Principle 2: Build real human contact into your workday. Save email for logistics. Use phone or face time for more nuanced interaction (p 269).
It’s important to realize texting, emailing, and other forms of digital messaging aren’t good for conversation. Rather, they’re best for logistics or quick reminders. For instance, use them to set up a time to meet with companions and neighbors, but don’t use them in place of talking with people.
Principle 3: Create a village of diverse relationships. Build in social contact with members of this “village” the way you work in meals and exercise (p 271).
Principle 4: Everyone needs close human contact. Adjust the ratio of your face-to-face to screen communication according to your temperament, just as you adjust how much and what you eat according to your appetite (p 273).
Personally, I’ve taken these ideas to heart by jotting down reminders in my planner to schedule quality time with folks close to me.
Principle 5: Make parent, teacher, and peer interaction the priority for preschoolers and young children. Combine live teaching with online tools for older children and teens (p 279).
Principle 6: As more of our interactions migrate to digital platforms, face-to-face contact in education, medicine, and child care has become a luxury commodity. As a fundamental human need, it should remain accessible to all (p 282).
In other words, digital classrooms can’t replace real ones. In fact, many studies show that digital technology doesn’t necessarily help students learn. Even with all the advances of online learning, I’m skeptical that machines will be able to replace teachers.
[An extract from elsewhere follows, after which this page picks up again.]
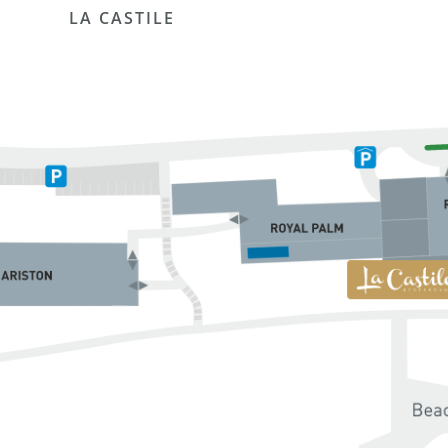
LA CASTILE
That’s not to say there’s no place for online learning, but it’s probably best to see it as supplemental to offline teaching.
On that note, whether you’re an educator, a parent, or someone who has noticed a growing sense of loneliness in our culture, The Village Effect will likely strike you as a relevant and edifying piece of scientific writing.
References
Kraut, Robert, Patterson, Michael, Lundmark, Vicki, Kiesler, Sara, Mukopadhyay, Tridas, & Scherlis, William. (1998). Internet Paradox: A Social Technology That Reduces Social Involvement and Psychological Well-Being? The American Psychologist, 53, 1017-31. www.doi.org/10.1037/0003-066X.53.9.1017
Kraut, R., Kiesler, S., Boneva, B., Cummings, J. N., Helgeson, V., & Crawford, A. M. (2002). Internet paradox revisited. Journal of Social Issues, 58(1), 49-74. www.doi.org/10.1111/1540-4560.00248
Pinker, Susan. (2014). The Village Effect: How Face-to-Face Contact Can Make Us Healthier, Happier, and Smarter. New York: Spiegel & Grau.